New Forbes DNA Study Details the Origins of the Clan and Chief

Introduction


Genealogy and biology have combined to provide more details about the origin of Clan Forbes and the connections between many of our current members and Clan Chief Malcolm, Lord Forbes.


Many people use genetic analysis to break through barriers in their genealogical search for their ancestors. Every cell of your body normally contains 23 pairs of chromosomes, for a total of 46. Parents each pass on to their children half of a pair of chromosomes that carry deoxyribonucleic acid (DNA.) These recombine to create a unique individual. Sections of the recombined DNA are called genes that determine physical characteristics, passed on by each parent.


The most popular genetic tests purchased by consumers is an autosomal DNA tests (atDNA.) These tests can determine how closely related you are to someone else. The atDNA test can also provide an estimate of your ethnicity, or the regions of the world where your ancestors lived within the past few hundred years, or even a thousand or more, since people used to move a lot less often. However, these tests are only useful for the past six to eight generations due to the process of DNA recombination.

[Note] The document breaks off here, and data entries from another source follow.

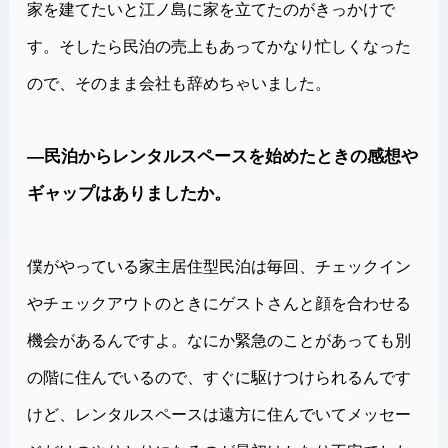
家を建てたいと江ノ島に家を立てたのがきっかけで
す。そしたら民泊の売上もあってかなり忙しくなった
ので、そのまま会社も辞めちゃいました。
―民泊からレンタルスペースを始めたときの感想や
ギャップはありましたか。
僕がやっている家主居住型民泊は毎回、チェックイン
やチェックアウトのときにゲストさんと顔を合わせる
機会があるんですよ。なにか緊急のことがあっても別
の階に住んでいるので、すぐに駆けつけられるんです
けど、レンタルスペースは遠方に住んでいてメッセー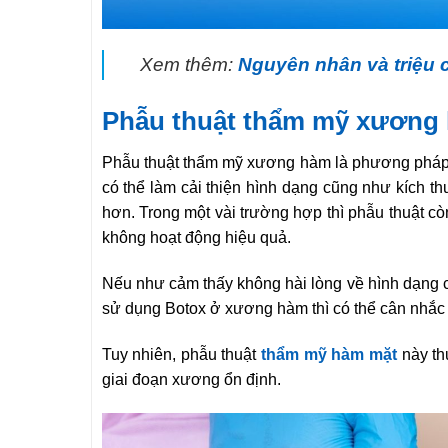
Xem thêm:
Nguyên nhân và triệu
Phẫu thuật thẩm mỹ xương
Phẫu thuật thẩm mỹ xương hàm là phương pháp 
có thể làm cải thiện hình dạng cũng như kích 
hơn. Trong một vài trường hợp thì phẫu thuật cò
không hoạt động hiệu quả.
Nếu như cảm thấy không hài lòng về hình dạng 
sử dụng Botox ở xương hàm thì có thể cân nhắc 
Tuy nhiên, phẫu thuật
thẩm mỹ hàm mặt
này th
giai đoạn xương ổn định.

On the other hand, testing for “yDNA” can provide genetic information stretching back thousands of generations. One of the 26 pairs of chromosomes determine the biological gender of the child. The two types of these paired chromosomes are referred to as “X” and “Y.” Typically, human females have two X chromosomes while males possess an XY pairing. Since the female can only pass on a X chromosome, the type of chromosome the male passes on determines the gender. This means that the same Y chromosome has been passed down for millennia, changing only through natural mutation. The testing for this yDNA helps determine the origins of an individual if compared with samples found in specific areas of the world.

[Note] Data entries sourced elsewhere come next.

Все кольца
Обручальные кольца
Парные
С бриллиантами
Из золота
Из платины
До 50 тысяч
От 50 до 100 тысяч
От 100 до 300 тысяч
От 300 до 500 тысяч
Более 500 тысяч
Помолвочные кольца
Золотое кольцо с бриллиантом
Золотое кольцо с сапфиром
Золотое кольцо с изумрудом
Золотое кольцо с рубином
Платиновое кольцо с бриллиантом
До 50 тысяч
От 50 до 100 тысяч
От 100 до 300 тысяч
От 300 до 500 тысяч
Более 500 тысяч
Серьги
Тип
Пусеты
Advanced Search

Just such a study has been conducted recently by Philip Stead in his dissertation as part of the requirements for the degree of Masters of Science (MSc) in Genealogical, Palaeographic and Heraldic Studies at the University of Strathclyde in Scotland. The Clan Forbes Society has received an advance of his report, title “Clan Forbes Family History Project: What Can yDNA and Autosomal DNA Analysis Conclude on the Degree of Relatedness among Clan Members and the Ancient Origins of the Chiefly Lineage?”

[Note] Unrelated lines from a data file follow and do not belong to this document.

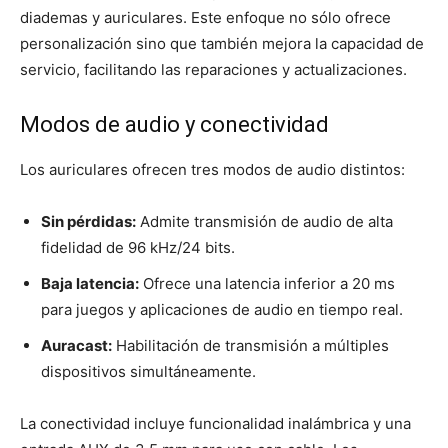
diademas y auriculares. Este enfoque no sólo ofrece
personalización sino que también mejora la capacidad de
servicio, facilitando las reparaciones y actualizaciones.
Modos de audio y conectividad
Los auriculares ofrecen tres modos de audio distintos:
Sin pérdidas:
Admite transmisión de audio de alta
fidelidad de 96 kHz/24 bits.
Baja latencia:
Ofrece una latencia inferior a 20 ms
para juegos y aplicaciones de audio en tiempo real.
Auracast:
Habilitación de transmisión a múltiples
dispositivos simultáneamente.
La conectividad incluye funcionalidad inalámbrica y una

Since 2020, Mr. Stead has administered the Forbes Surname yDNA Project based at FamilyTreeDNA, one of the largest DNA testing services. He used the test results of the original 210 member of the group, plus another 46 that were recruited since his research was announced a year ago. He used the 256 members as the basis for his study, combining both DNA analysis and genealogical information. Each of the participants have been assigned designations to ensure anonymity.


Origins of the Scots


Mr. Stead provided context for his study by summarizing the history of the people who inhabited what is now called Scotland. Archaeological evidence indicates that the area was inhabited by humans as early as 11,000 B.C., in the Paleolithic era. Some artifacts indicate “hunter-gatherer” people living throughout the Mesolithic period, from about 10,800 B.C. to 4,100 B.C.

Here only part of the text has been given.